I confess: Eric and I did not start our marriage being vigilant about continuing to date each other; however, I noticed one of my friends from church and her husband made it a point to go out every week – even though it meant hiring a babysitter. Not only that, but they found time to do lunch during the week and found other opportunities to have fun and reconnect. She gives a lot of credit of their healthy relationship to their date nights. Since Eric and I have started having a regular date night, I can see why she and her husband prioritized it so highly! Once you are married, if you do not make a date night happen, something will always come up and steal your time!
Okay! Time to cover more habits of highly effective couples!
Socializing in large quantities of people is not what I am about at all. It does not take much time in a crowd to wear me out completely.

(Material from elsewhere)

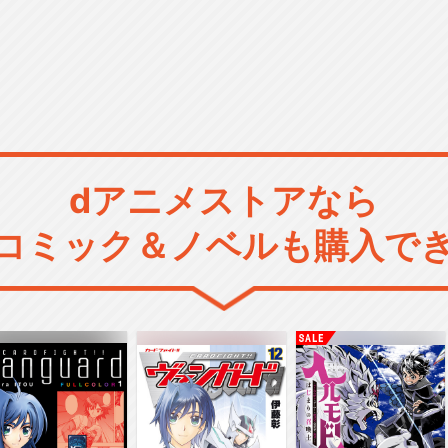
dアニメストアなら
コミック＆ノベルも購入で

But, I cannot deny that couples need to socialize. Newlyweds sometimes take time before they start socializing with others; however, once people get settled into married life, they need the perspective, sharpening (Proverbs 27:17), and fellowship of other like-minded people!
Have you ever been struggling with something – only to have a friend come along side you and offer perspective you would have never otherwise considered? Even though your spouse will hopefully be your closest, most-celebrated, earthly friend, you will still need other people in your life. I am so thankful for the ladies at my church. They have helped me gain perspective on my situations more than once and when I leave a meeting with them, I have more hope and feel more settled.
Couple friends offer fellowship and fun to our lives. They snap us out of our daily routine. When couples go out together, conversations may revolve around the kids, work, or decisions that need to be made; but, when you go out with other couples you can leave the worries of home behind you and settle in for some out of the ordinary discussions.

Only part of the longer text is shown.